Condenados a leer y reinventar
Este es el contexto que Chaves describe con maestría en Tránsito de Eunice, una novela gestual en que lo transparente, lo más allá, lo invisible, se vuelve presente y tangible sin abandonar del todo la imposibilidad de reducir el mito a palabras o hechos físicos. El relato transita con flamígera velocidad por distintos registros orales –del habla costarricense al mexicano popular–, existenciales –Costa Rica, Guatemala, Nueva York, México y más México–, estéticos, ideológicos y hasta esotéricos y sobrenaturales. Toda ofrenda en el altar de Eunice Odio solo puede multiplicar –verbo suyo por excelencia– lo que nos es inasible y por lo tanto nos seduce.
Estamos condenados a leer a Eunice y a reinventarla porque se nos escapa, parece repetir Chaves al añadir una trama más a la compleja urdimbre textual que ya es y será y seguirá siendo Eunice Odio.
En una escena admirable de la novela, Octavio Paz le revela a la autora costa-guate-mexicanicida el sino trágico que la acompaña: ser una Casandra de ojos verdes y rasgos euroasiáticos, pitonisa de Green eyes –como la llamó el poeta mexicano Efraín Huerta– obligada a hablar una lengua de profecías, a habitar una mitología propia como “un ángel indecible”, incomprendida e incomprensible para los suyos. Estás jodida, más o menos, le dice el patriarca de los escritores mexicanos al cerrarle en las narices las puertas del paraíso y abrirle las del infierno angelical que le es propio. Y Eunice, ya lo sabemos, acepta su destino, íngrima, “sola y su ánima” –como nos dice el texto en un hermoso y funesto ritornelo, que recrea con habilidad los laberintos orales y albures del habla mexicana–.

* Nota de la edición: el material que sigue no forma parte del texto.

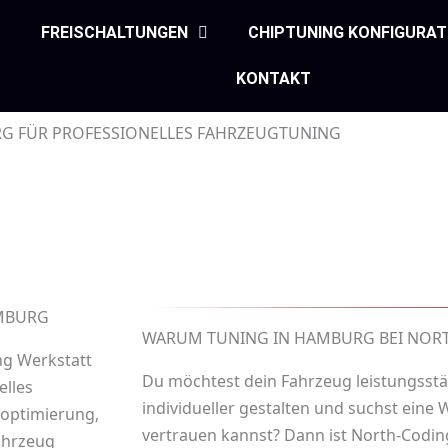
FREISCHALTUNGEN
CHIPTUNING KONFIGURA
KONTAKT
RG FÜR PROFESSIONELLES FAHRZEUGTUNING
AMBURG
WARUM TUNING IN HAMBURG BEI NOR
ng Werkstatt
Du möchtest dein Fahrzeug leistungsstä
elles
individueller gestalten und suchst eine 
eoptimierung,
vertrauen kannst? Dann ist North-Coding 
ahrzeug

Este recurso, este “transver la realidad, cuando desdoblaba mi percepción”, hace de la novela una especie de catábasis o descensus ad Inferos carnavalesco en que el mundo euniciano se rejunta con el de los espectros de Juan Rulfo, su amigo en el edificio de apartamentos de Nazas 45, México D.F. Baile de sombras entre trágico y esperpéntico, esotérico y paranoico, en el que conviven el arcángel San Gabriel –deidad mayor del panteón euniciano-, Lee Harvey Oswald, el asesino de J. F. Kennedy, Paz y su esposa Elena Garro, la pintora Remedios Varo, el mago Alejandro Jodorowsky, los personajes reales que inspiraron la novela Amuleto de Roberto Bolaño y una impresionante ronda de figuras que convierten Tránsito de Eunice en un retrato inolvidable de la vida cultural y política mexicana del siglo XX.
“En este espacio de escritura e imaginación, hecha discurso, efecto de lenguaje, imagen poética”, como nos dice la novela, Chaves se ve interpelado por el hado resplandeciente de Eunice y se zambulle en su universo consciente de la profundidad de su tragedia y de sus alegrías.
Construye con pasión un entramado textual e intertextual que se arraiga tanto en el mito como en la compleja red de referencias artísticas y doctrinarias que componen el pensamiento heterodoxo en Occidente, desde la literatura fantástica, el ocultismo y la teosofía hasta las vanguardias.
José Ricardo Chaves ha sabido apreciar el regalo de la lectura apasionada de Eunice Odio con una novela que se coloca a la altura de su misterio. La Eunice de la novela es al mismo tiempo fiel a sí misma y a uno de los proyectos narrativos más coherentes de la literatura costarricense contemporánea. Novela de madurez y de perfecta factura estilística, Tránsito de Eunice forma una unidad estética e ideológica con la tradición que Chaves ha desenterrado y reinventado en sus extraordinarios Cuentos tropigóticos (1997) y Jaguares góticos (2003) y en las novelas precedentes Faustófeles (2009) y Espectros de Nueva York (2015).